Time & Space Complexity

Time complexity: $O(n * m\log n)$
Space complexity: $O(n * m)$

Where $n$ is the number of words and $m$ is the average length of a word.

2. Comparing adjacent words

Intuition

For a list to be sorted, each adjacent pair must be in the correct order. Instead of sorting, we can directly verify that each word is lexicographically less than or equal to the next word according to the alien order.
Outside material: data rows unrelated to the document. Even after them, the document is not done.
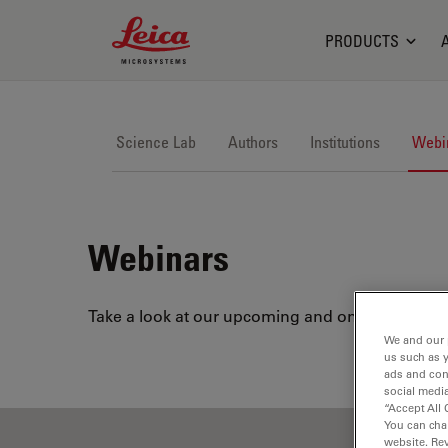
Leica Microsystems Logo
PRODUCTS
Science Lab
Authors
Institutions
Webi
Webinars
Take a look at our upcoming and on-demand webi
We and our 
us such as 
ads and con
social media
“Accept All 
You can cha
website. Re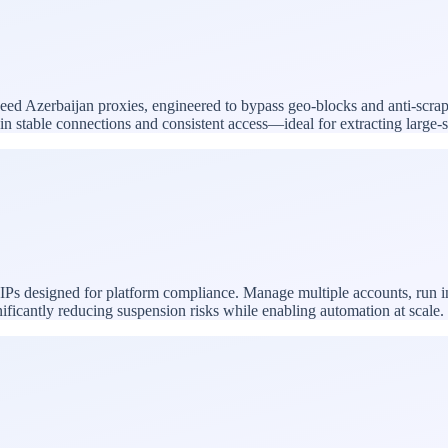
speed Azerbaijan proxies, engineered to bypass geo-blocks and anti-scra
ntain stable connections and consistent access—ideal for extracting larg
 IPs designed for platform compliance. Manage multiple accounts, run 
nificantly reducing suspension risks while enabling automation at scale.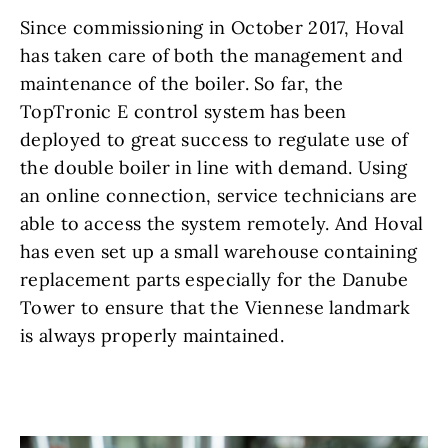
Since commissioning in October 2017, Hoval
has taken care of both the management and
maintenance of the boiler. So far, the
TopTronic E control system has been
deployed to great success to regulate use of
the double boiler in line with demand. Using
an online connection, service technicians are
able to access the system remotely. And Hoval
has even set up a small warehouse containing
replacement parts especially for the Danube
Tower to ensure that the Viennese landmark
is always properly maintained.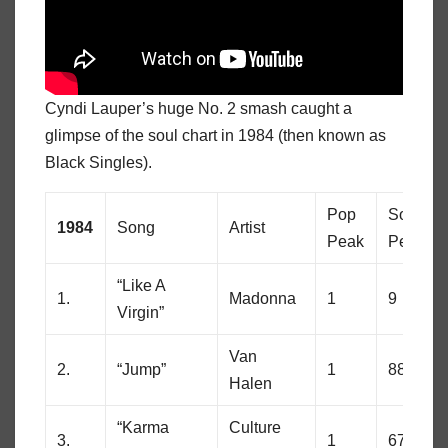
Cyndi Lauper’s huge No. 2 smash caught a
glimpse of the soul chart in 1984 (then known as
Black Singles).
Pop
Soul
1984
Song
Artist
Peak
Peak
“Like A
1.
Madonna
1
9
Virgin”
Van
2.
“Jump”
1
88
Halen
“Karma
Culture
3.
1
67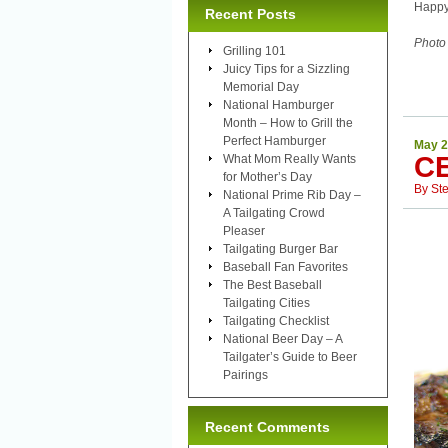
Happy
Recent Posts
Photo
Grilling 101
Juicy Tips for a Sizzling
Memorial Day
National Hamburger
Month – How to Grill the
Perfect Hamburger
May 2
C
What Mom Really Wants
for Mother’s Day
By
St
National Prime Rib Day –
A Tailgating Crowd
Pleaser
Tailgating Burger Bar
Baseball Fan Favorites
The Best Baseball
Tailgating Cities
Tailgating Checklist
National Beer Day – A
Tailgater’s Guide to Beer
Pairings
Recent Comments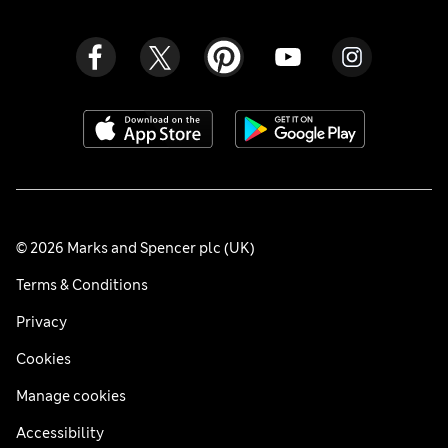
© 2026 Marks and Spencer plc (UK)
Terms & Conditions
Privacy
Cookies
Manage cookies
Accessibility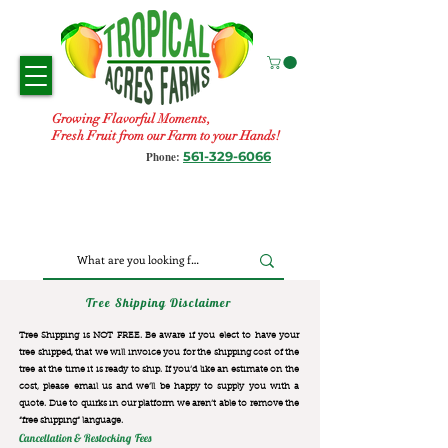
Growing Flavorful Moments,
Fresh Fruit from our Farm to your Hands!
561-329-6066
Phone:
Tree Shipping Disclaimer
Tree Shipping is NOT FREE. Be aware if you elect to have your
tree shipped, that we will invoice you for the
shipping cost of the
tree at the time it is ready to ship. If you’d like an estimate on the
cost, please email us and we’ll be happy to supply you with a
quote. Due to quirks in our platform we aren’t able to remove the
“free shipping“ language.
Cancellation & Restocking Fees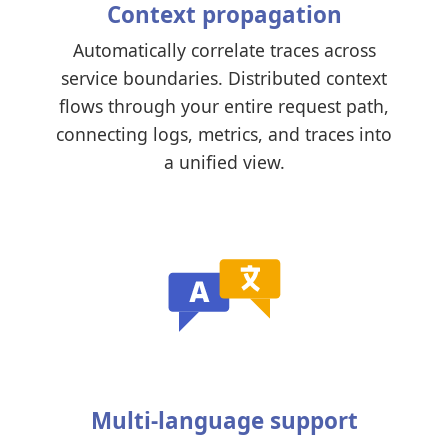
Context propagation
Automatically correlate traces across
service boundaries. Distributed context
flows through your entire request path,
connecting logs, metrics, and traces into
a unified view.
Multi-language support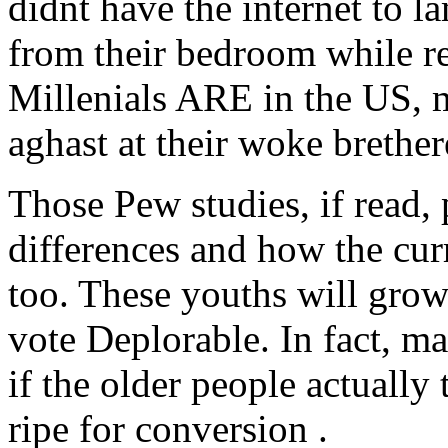
didnt have the internet to la
from their bedroom while re
Millenials ARE in the US, m
aghast at their woke brether
Those Pew studies, if read, 
differences and how the cur
too. These youths will grow 
vote Deplorable. In fact, m
if the older people actually
ripe for conversion .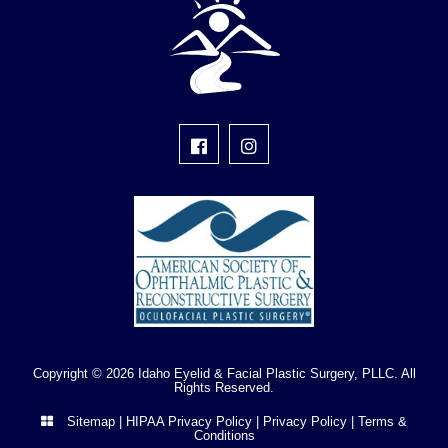
Copyright © 2026 Idaho Eyelid & Facial Plastic Surgery, PLLC. All
Rights Reserved.
Sitemap
|
HIPAA Privacy Policy
|
Privacy Policy
|
Terms &
Conditions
This avoids the overhead of sorting.

Algorithm

Create a mapping from each character to its index position in the order string.
Iterate through adjacent pairs of words (w1, w2) in the array.
Compare characters at each position until a difference is found or one word ends.
If w1 is longer than w2 and all compared characters match, return false (prefix violation).
If characters differ, check that w1's character has a smaller index than w2's character in alien order. If not, return false.
If all adjacent pairs pass validation, return true.

class Solution:
    def isAlienSorted(self, words: List[str], order: str) -> bool:
        order_index = {c: i for i, c in enumerate(order)}

        for i in range(len(words) - 1):
            w1, w2 = words[i], words[i + 1]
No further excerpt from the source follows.